Mitoxantrone

Mitoxantrone, a DNA-reactive agent that intercalates into deoxyribonucleic acid (DNA) through hydrogen bonding, causes crosslinks and strand breaks. Mitoxantrone also interferes with ribonucleic acid (RNA) and is a potent inhibitor of topoisomerase II, an enzyme responsible for uncoiling and repairing damaged DNA. It has a cytocidal effect on both proliferating and non-proliferating cultured human cells, suggesting lack of cell cycle phase specificity and activity against rapidly proliferating and slow-growing neoplasms. Mitoxantrone blocks the cell cycle in G2-phase leading to an increase of cellular RNA and polyploidy.

Mitoxantrone has been shown in vitro to inhibit B cell, T cell, and macrophage proliferation and impair antigen presentation, as well as the secretion of interferon gamma, tumour necrosis factor alpha, and interleukin-2.

Pharmacodynamic effects

Mitoxantrone, a synthetic anthracenedione derivative, is an established cytotoxic, antineoplastic agent. Its therapeutic efficacy has been reported in numerous malignancies. Its presumed mechanism of action in MS is immunosuppression.

Absorption

The pharmacokinetics of mitoxantrone in patients following single-dose intravenous administration can be characterised by a three-compartment model. In patients administered 15-90 mg/m², there is a linear relationship between dose and the area under the concentration curve (AUC). Plasma accumulation of active substance was not apparent when mitoxantrone was administered either daily for five days or as a single dose every three weeks.

Distribution

Distribution to tissues is extensive: steady-state volume of distribution exceeds 1,000 L/m². Plasma concentrations decrease rapidly during the first two hours and slowly thereafter. Mitoxantrone is 78% bound to plasma proteins. The fraction bound is independent of concentration and is not affected by the presence of phenytoin, doxorubicin, methotrexate, prednisone, prednisolone, heparin, or aspirin. Mitoxantrone does not cross the blood-brain barrier. Distribution into testes is relatively low.

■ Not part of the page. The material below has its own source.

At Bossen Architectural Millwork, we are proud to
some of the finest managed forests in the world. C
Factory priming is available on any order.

Biotransformation and elimination

The pathways leading to the metabolism of mitoxantrone have not been elucidated. Mitoxantrone is excreted slowly in urine and faeces as either unchanged active substance or as inactive metabolites. In human studies, only 10% and 18% of the dose were recovered in urine and faeces respectively as either active substance or metabolite during the 5-day period following administration of the medicinal product. Of the material recovered in urine, 65% was unchanged active substance. The remaining 35% was composed of monocarboxylic and dicarboxylic acid derivatives and their glucuronide conjugates.

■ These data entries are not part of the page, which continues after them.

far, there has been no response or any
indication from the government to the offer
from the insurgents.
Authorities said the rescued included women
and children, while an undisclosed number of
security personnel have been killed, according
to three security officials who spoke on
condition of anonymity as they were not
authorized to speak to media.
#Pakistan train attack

Many of the reported half-life values for the elimination phase are between 10 and 40 hours, but several other authors have reported much longer values of between 7 and 12 days. Differences in the estimates may be due to the availability of data at late times after doses, weighing of the data and assay sensitivity.

Special populations

Mitoxantrone clearance may be reduced by hepatic impairment.

There does not seem to be relevant differences in pharmacokinetics of mitoxantrone between elderly and young adult patients. The effect of gender, race, and renal impairment on mitoxantrone pharmacokinetics is unknown.

Mitoxantrone pharmacokinetics in the paediatric population is unknown.

Single and repeat toxicity studies were conducted in mouse, rat, dog, rabbits, and monkey. The haematopoietic system was the primary target organ of toxicity showing myelosuppression. Heart, kidney, gastrointestinal tract, and testes were additional targets. Tubular atrophy of the testes and decreased sperm counts were observed.

Mitoxantrone was mutagenic and clastogenic in all in vitro test systems and in rats in vivo. Carcinogenic effects were seen in rat and in male mice. Treatment of pregnant rats during the organogenesis period of gestation was associated with foetal growth retardation at doses >0.01 times the recommended human dose on an mg/m² basis. When pregnant rabbits were treated during organogenesis, an increased incidence of premature delivery was observed at doses >0.01 times the recommended human dose on an mg/m² basis. No teratogenic effects were observed in these studies, but the maximum doses tested were well below the recommended human dose (0.02 and 0.05 times in rats and rabbits, respectively, on an mg/m² basis). No effects were observed on pup development or fertility in the two generation study in rats.